OSWER is seeking less intrusive methods to measure the potential for soil vapors to intrude into buildings and pose an unacceptable inhalation risk. The methods would monitor and measure vapor concentrations and/or flux outside of buildings as a means of estimating the potential for these vapors to intrude into indoor spaces. OSWER also is seeking radon-based technologies that cost-effectively assess the potential for VOC vapor intrusion into buildings.

Laboratory Analytical Methods
New Monitoring Methods for Total Cyanides, Cyanide Speciation

To prevent adverse effects from acute exposure from cyanide, EPA must monitor for release of toxic levels of cyanide. This capability is essential to protect human health, prevent deaths, and enhance credibility of regulation.

OSWER is seeking more accurate, reliable, and enforceable technologies, techniques, and tests to monitor for total cyanides and to speciate cyanides. OSWER is particularly interested in techniques based on alkaline digestion and ion chromatography.

Monitoring Effectiveness of In-Situ Remedies
Monitors of Natural Attenuation and Other In-Situ Systems

The long-term effectiveness of natural attenuation, bioremediation, and other in-situ systems at contaminated sites is difficult to predict.
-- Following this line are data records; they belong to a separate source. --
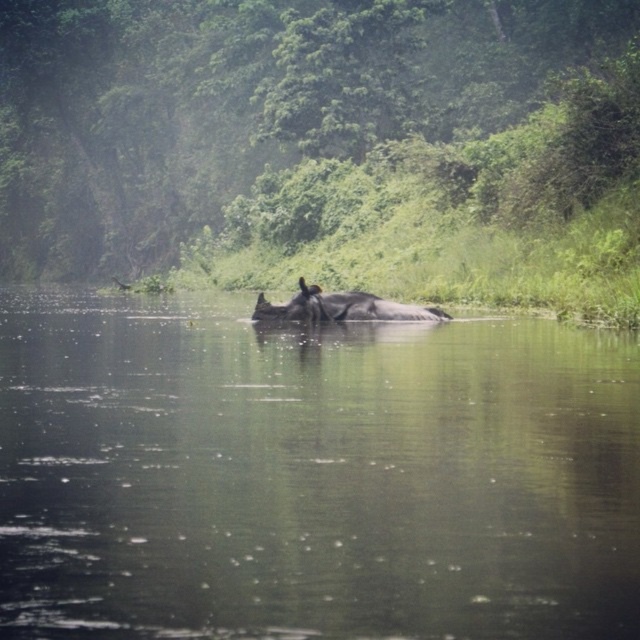 Question: Which of the following is the closest to the observer?

Choices:
 (A) gray matte rhinoceros at center
 (B) green leafy vegetation at center

Answer: (A)

Question: Does greenish murky water at center have a lesser width compared to green leafy vegetation at center?

Choices:
 (A) no
 (B) yes

Answer: (B)

Question: Which is nearer to the gray matte rhinoceros at center?

Choices:
 (A) green leafy vegetation at center
 (B) greenish murky water at center

Answer: (B)

Question: Which point is closer to the camera?

Choices:
 (A) green leafy vegetation at center
 (B) gray matte rhinoceros at center

Answer: (B)

Question: Is green leafy vegetation at center smaller than gray matte rhinoceros at center?

Choices:
 (A) no
 (B) yes

Answer: (A)

Question: Is greenish murky water at center bigger than gray matte rhinoceros at center?

Choices:
 (A) yes
 (B) no

Answer: (A) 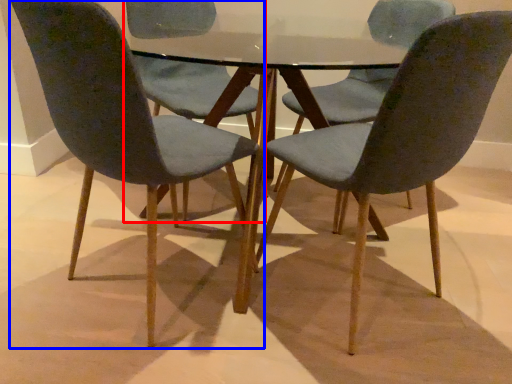 Question: Among these objects, which one is farthest to the camera, chair (highlighted by a red box) or chair (highlighted by a blue box)?

Choices:
 (A) chair
 (B) chair

Answer: (A) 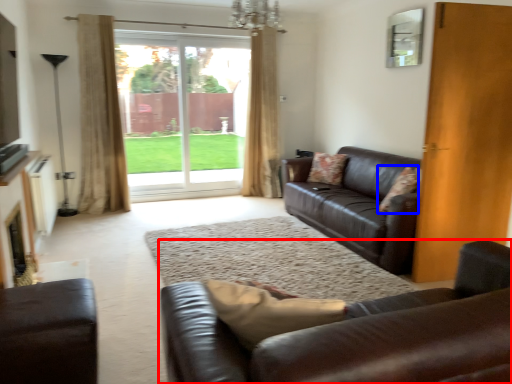 Question: Among these objects, which one is nearest to the camera, studio couch (highlighted by a red box) or pillow (highlighted by a blue box)?

Choices:
 (A) studio couch
 (B) pillow

Answer: (A) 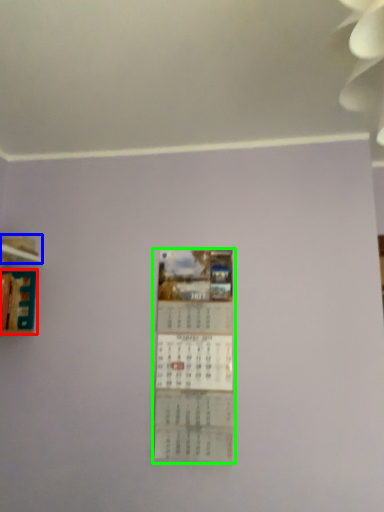 Question: Which object is the closest to the book (highlighted by a red box)? Choose among these: shelf (highlighted by a blue box) or poster (highlighted by a green box).

Choices:
 (A) shelf
 (B) poster

Answer: (A)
Better methods are needed to estimate the likelihood of success or failure of in-situ methods before they are applied and to monitor their effectiveness when used.

OSWER is seeking methods to characterize the presence or absence and quantity of microorganisms capable of degrading various contaminants and cost-effective technologies that can determine whether the disappearance of contaminants is due to biodegradation, volatilization, or other factors.

Subsurface Chemical Detection Systems
Technologies for Locating and Monitoring DNAPL Contamination

Monitoring for the presence and persistence of non-aqueous phase liquids (NAPLs), particularly dense non-aqueous phase liquids (DNAPLs), presents a challenge to the operation and effectiveness of remedial systems for treating contaminated ground water. Accurately locating and addressing DNAPL contamination is essential to designing and implementing effective systems.

OSWER is seeking technologies or techniques that can locate, identify, and characterize DNAPL contamination in the subsurface—ideally, technologies that are non-invasive or minimally invasive. Technologies should be capable of locating small volumes of DNAPL, characterizing the contamination, assisting with the visualization of the DNAPL relative to features in the subsurface hydrogeology, and supporting the modeling and optimization of treatment systems.

Monitoring Technologies for Mercury and Heavy Metals in Soils

EPA needs field instrumentation to enhance characterization of soil at sites in the U.S. that have become contaminated with mercury and other heavy metals. New non-invasive technologies such as electromagnetic radiography that eliminate core sampling are of special interest.

Underground Storage Tanks
Leak Detection Methods for Underground Storage Tanks and Pipes

About 650,000 UST systems must perform leak detection for their underground tanks and piping. OSWER is interested in technologies or strategies for detecting releases that are more sensitive, less prone to human error, and as cost effective as current leak detection methods; however, years of monitoring the literature has revealed that papers about new leak detection technologies seldom appear. This lack is attributed to the common practice of sending information about new leak monitoring systems directly to the National Work Group on Leak Detection Evaluations (NWGLDE) for inclusion in the List of Leak Detection Evaluations for UST Systems, published annually since 1995. The free annual reports and interim updates to the list are posted on the NWGLDE website.